If people simply look at xG it has to cloud judgement. Teams with high xG can finish anywhere in the league because it does not include defending passing etc. Combine xG with defending and you have what's called the e rating. A  low xG and a miserly defence? 

Afobe was outperforming the xG. He was scoring above expectation from the chances created. Would he have continued in the same form? xG here could suggest caution. The expectation has to be no. He is not Messi so would start missing more chances, looking at history elsewhere he was outperforming his norms.

Link to comment
Share on other sites

2 hours ago, 054123 said:

I listen to the Not The Top 20 Podcast and they live by XG to the point where it clouds their judgment IMO.

Apparently our low XG means we’re about to slide away. 

Couldn’t agree more. Very good podcast but that part is annoying. I’ve given up in The Second Tier Podcast as they don’t even seem to watch games! 

Tifo podcast is excellent albeit not championship focused

Link to comment
Share on other sites

On 09/10/2019 at 12:32, Silvio Dante said:

My point here is that 25% is a very decent sample.

Actually, it isn't, at all. Statistics Graduate here.

Each team has played 11 games. For statistical analysis that is a minuscule sample. (38 or 46 at the end of a season is also)

Even considering the total games played so far in the Championship, 132. I can't imagine that being enough to prove statistically significant.

Anything like this must be taken with a huge pinch of salt, as even in a whole season, there is not even nearly enough matches for any team to revert to their xG mean (this will be proven by the final standings at season end being miles off what xG would predict).

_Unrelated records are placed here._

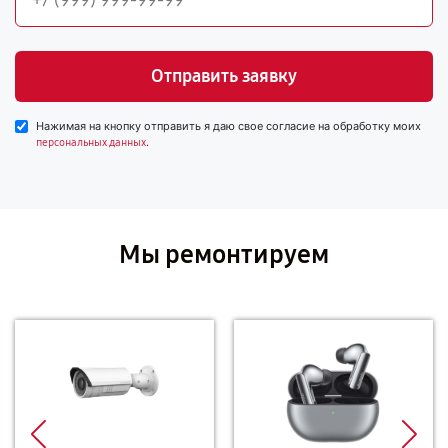
Отправить заявку
Нажимая на кнопку отправить я даю свое согласие на обработку моих
.
персональных данных
Мы ремонтируем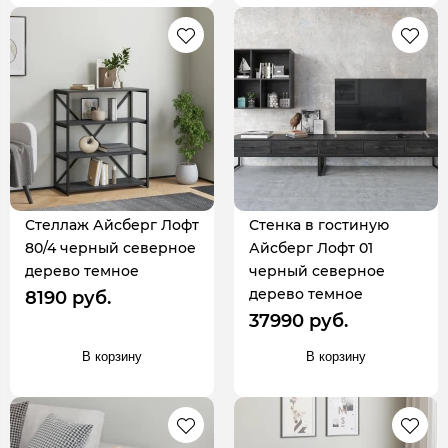
Стеллаж Айсберг Лофт
Стенка в гостиную
80/4 черный северное
Айсберг Лофт 01
дерево темное
черный северное
дерево темное
8190 руб.
37990 руб.
В корзину
В корзину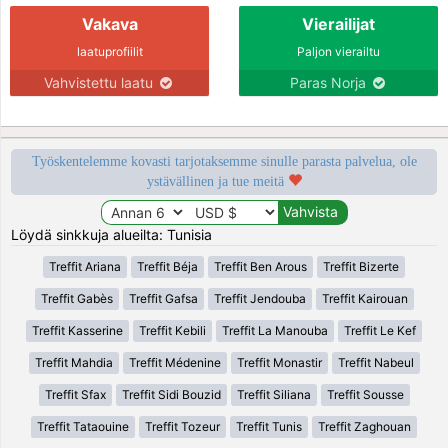
Vakava
Vierailijat
laatuprofiilit
Paljon vierailtu
Vahvistettu laatu
Paras Norja
Työskentelemme kovasti tarjotaksemme sinulle parasta palvelua, ole
ystävällinen ja tue meitä
Löydä sinkkuja alueilta: Tunisia
Treffit Ariana
Treffit Béja
Treffit Ben Arous
Treffit Bizerte
Treffit Gabès
Treffit Gafsa
Treffit Jendouba
Treffit Kairouan
Treffit Kasserine
Treffit Kebili
Treffit La Manouba
Treffit Le Kef
Treffit Mahdia
Treffit Médenine
Treffit Monastir
Treffit Nabeul
Treffit Sfax
Treffit Sidi Bouzid
Treffit Siliana
Treffit Sousse
Treffit Tataouine
Treffit Tozeur
Treffit Tunis
Treffit Zaghouan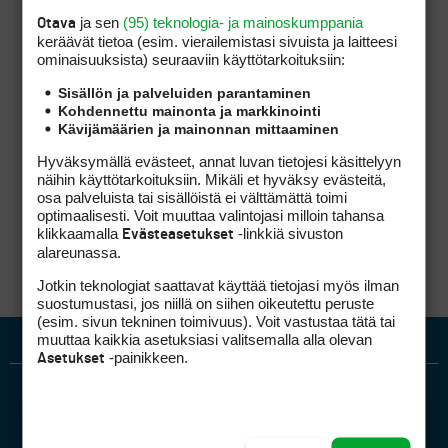
25. Scott Arnold T39/MC (2)- 4,200€
ja sen
(95) teknologia- ja mainoskumppania
Otava
26. Lasse Jensen T38 (1)- 8,200€
keräävät tietoa (esim. vierailemis­tasi sivuista ja laitteesi
27. Carlos del Moral T14/MC (2)- 10,000€
ominaisuuk­sista) seuraaviin käyttötarkoituksiin:
28. Gary Orr (ei os.)
Sisällön ja palveluiden parantaminen
Kohdennettu mainonta ja markkinointi
Neljä seuraavaa kisaa ET:llä
Kävijämäärien ja mainonnan mittaaminen
Hyväksymällä evästeet, annat luvan tietojesi käsittelyyn
näihin käyttötarkoituksiin. Mikäli et hyväksy evästeitä,
Africa Open (kaikki)
osa palveluista tai sisällöistä ei välttämättä toimi
WGC Match play **
optimaalisesti. Voit muuttaa valintojasi milloin tahansa
Tshwane Open (Cut top6 10.2)
klikkaamalla
-linkkiä sivuston
WGC Cadillac CS **
Evästeasetukset
alareunassa.
Jotkin teknologiat saattavat käyttää tietojasi myös ilman
suostumustasi, jos niillä on siihen oikeutettu peruste
(esim. sivun tekninen toimivuus). Voit vastustaa tätä tai
muuttaa kaikkia asetuksiasi valitsemalla alla olevan
-painikkeen.
Asetukset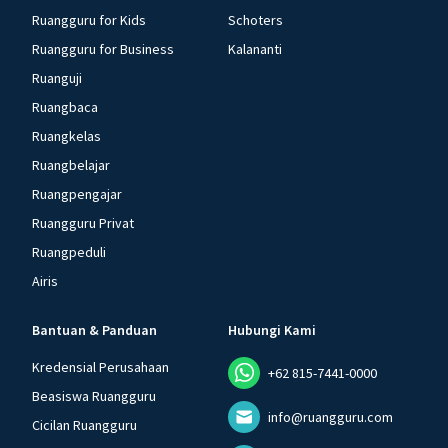
Ruangguru for Kids
Schoters
Ruangguru for Business
Kalananti
Ruanguji
Ruangbaca
Ruangkelas
Ruangbelajar
Ruangpengajar
Ruangguru Privat
Ruangpeduli
Airis
Bantuan & Panduan
Hubungi Kami
Kredensial Perusahaan
+62 815-7441-0000
Beasiswa Ruangguru
info@ruangguru.com
Cicilan Ruangguru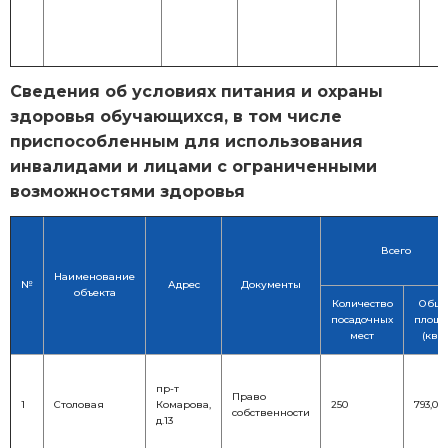
Сведения об условиях питания и охраны
здоровья обучающихся, в том числе
приспособленным для использования
инвалидами и лицами с ограниченными
возможностями здоровья
Всего
Наименование
№
Адрес
Документы
объекта
Количество
Общ
посадочных
площа
мест
(кв.м
пр-т
Право
1
Столовая
Комарова,
250
793,0
собственности
д.13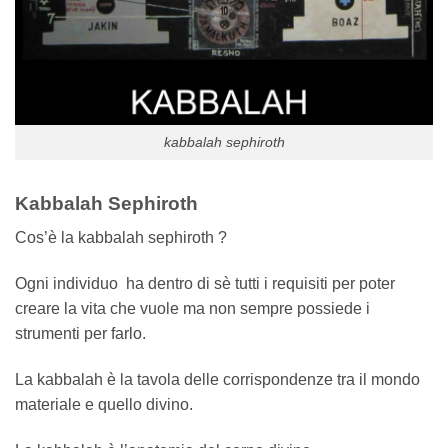
kabbalah sephiroth
Kabbalah Sephiroth
Cos’è la kabbalah sephiroth ?
Ogni individuo ha dentro di sè tutti i requisiti per poter
creare la vita che vuole ma non sempre possiede i
strumenti per farlo.
La kabbalah è la tavola delle corrispondenze tra il mondo
materiale e quello divino.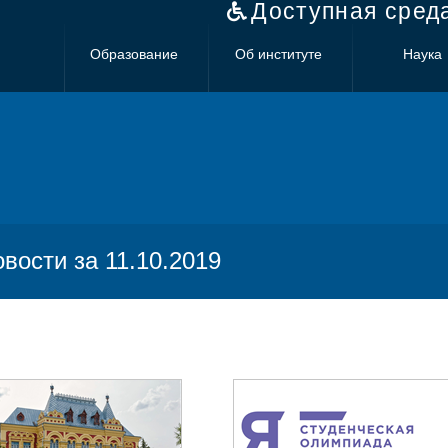
Доступная сред
Образование
Об институте
Наука
овости за 11.10.2019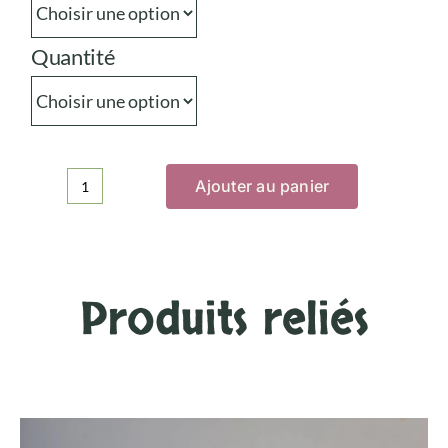
Quantité
Ajouter au panier
quantité
de
Cocottes
du
petit
Produits reliés
Noah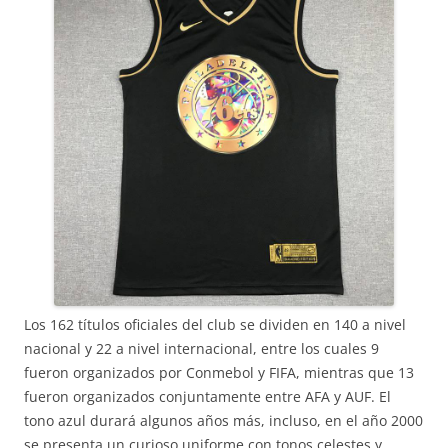
Los 162 títulos oficiales del club se dividen en 140 a nivel
nacional y 22 a nivel internacional, entre los cuales 9
fueron organizados por Conmebol y FIFA, mientras que 13
fueron organizados conjuntamente entre AFA y AUF. El
tono azul durará algunos años más, incluso, en el año 2000
se presenta un curioso uniforme con tonos celestes y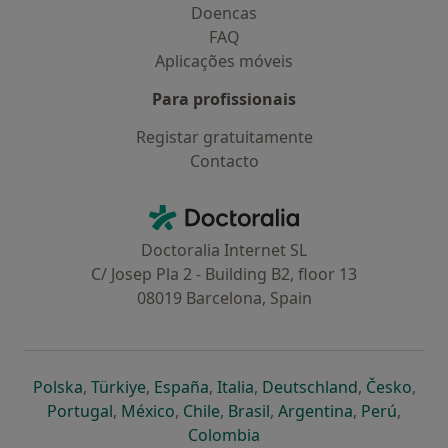
Doencas
FAQ
Aplicações móveis
Para profissionais
Registar gratuitamente
Contacto
Contacto
Doctoralia - Homepage
Doctoralia Internet SL
C/ Josep Pla 2 - Building B2, floor 13
08019 Barcelona, Spain
abre num novo separador
abre num novo separador
abre num novo separador
abre num novo separado
abre num n
abre
Polska
,
Türkiye
,
España
,
Italia
,
Deutschland
,
Česko
,
abre num novo separador
abre num novo separador
abre num novo separador
abre num novo separa
abre num no
abre n
Portugal
,
México
,
Chile
,
Brasil
,
Argentina
,
Perú
,
abre num novo separad
Colombia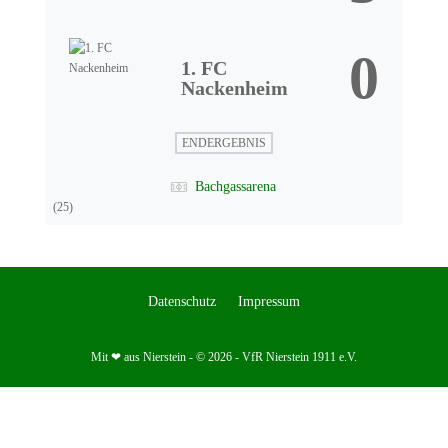
0
1. FC
Nackenheim
ENDERGEBNIS
Bachgassarena
(25)
Datenschutz
Impressum
Mit ❤ aus Nierstein - © 2026 - VfR Nierstein 1911 e.V.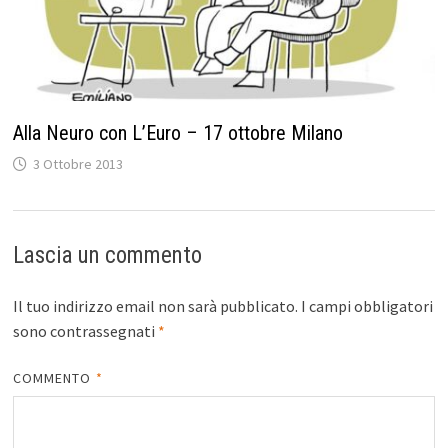
Alla Neuro con L’Euro – 17 ottobre Milano
3 Ottobre 2013
Lascia un commento
Il tuo indirizzo email non sarà pubblicato.
I campi obbligatori
sono contrassegnati
*
COMMENTO
*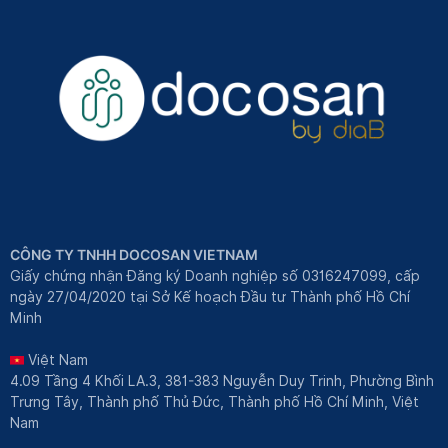
CÔNG TY TNHH DOCOSAN VIETNAM
Giấy chứng nhận Đăng ký Doanh nghiệp số 0316247099, cấp
ngày 27/04/2020 tại Sở Kế hoạch Đầu tư Thành phố Hồ Chí
Minh
Việt Nam
4.09 Tầng 4 Khối LA.3, 381-383 Nguyễn Duy Trinh, Phường Bình
Trưng Tây, Thành phố Thủ Đức, Thành phố Hồ Chí Minh, Việt
Nam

In short, it is not unlikely that a team might get lucky, even over a whole season. (Leicester and Chelsea did it, consecutively, in 15/16 and 16/17 if you believe fully in xG. Chelsea overachieved their xG by 23 goals that season. But 36 of their total goals were scored by Diego Costa or Eden Hazard, did these players get lucky, or are they just fair superior to the ranking level used to calculate xG? - I know what I think the answer is)

I'm not saying xG is wholly nonsense, but it's not something to cry ourselves to sleep over either.

Link to comment
Share on other sites

21 hours ago, spudski said:

You might want to read through this for a fuller explanation mate..

https://www.theguardian.com/football/2017/mar/30/expected-goals-big-football-data-leicester-city-norwich

Thanks for nothing @spudski  I read this, in the hope that it may all become clear, but now I’m more confused than ever. I can understand the basics - eg the position of a shot; a shot from a rebound or a set piece etc - but how are the other variables factored in?  For example, the data used to calculate XG must be historical, but historical data can only accurately predict the future if nothing changes. This doesn’t happen with football as team selection, form etc changes on a match by match basis. 
 

Another thing that puzzles me is that nobody seems to mention XGC - expected goals conceded.  The chances of winning a match must be a combination of XG and XPC

Link to comment
Share on other sites

4 hours ago, 054123 said:

I listen to the Not The Top 20 Podcast and they live by XG to the point where it clouds their judgment IMO.

Apparently our low XG means we’re about to slide away. 

Agree.  Started the listen at the start of the season, but I found them to be all-knowing (in their own minds!!!) and as if nobody else’s opinion mattered.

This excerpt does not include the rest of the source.